Each line in the data holding "always" should be listed.

[[ INFORMATION SUPPLIED, beginning ]]

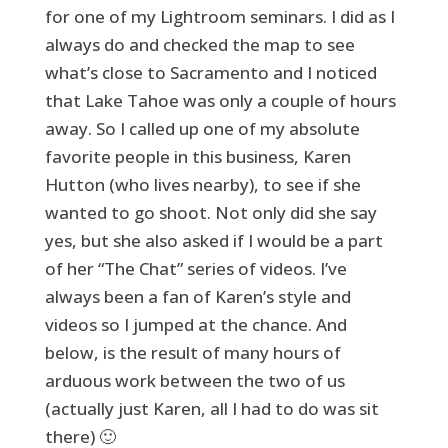
for one of my Lightroom seminars. I did as I
always do and checked the map to see
what’s close to Sacramento and I noticed
that Lake Tahoe was only a couple of hours
away. So I called up one of my absolute
favorite people in this business, Karen
Hutton (who lives nearby), to see if she
wanted to go shoot. Not only did she say
yes, but she also asked if I would be a part
of her “The Chat” series of videos. I’ve
always been a fan of Karen’s style and
videos so I jumped at the chance. And
below, is the result of many hours of
arduous work between the two of us
(actually just Karen, all I had to do was sit
there) 🙂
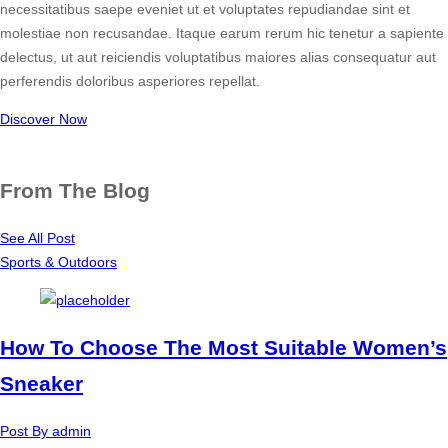
necessitatibus saepe eveniet ut et voluptates repudiandae sint et
molestiae non recusandae. Itaque earum rerum hic tenetur a sapiente
delectus, ut aut reiciendis voluptatibus maiores alias consequatur aut
perferendis doloribus asperiores repellat.
Discover Now
From The Blog
See All Post
Sports & Outdoors
How To Choose The Most Suitable Women’s
Sneaker
Post By
admin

[[ INFORMATION SUPPLIED, end ]]

--- REPLY ---
always do and checked the map to see
always been a fan of Karen’s style and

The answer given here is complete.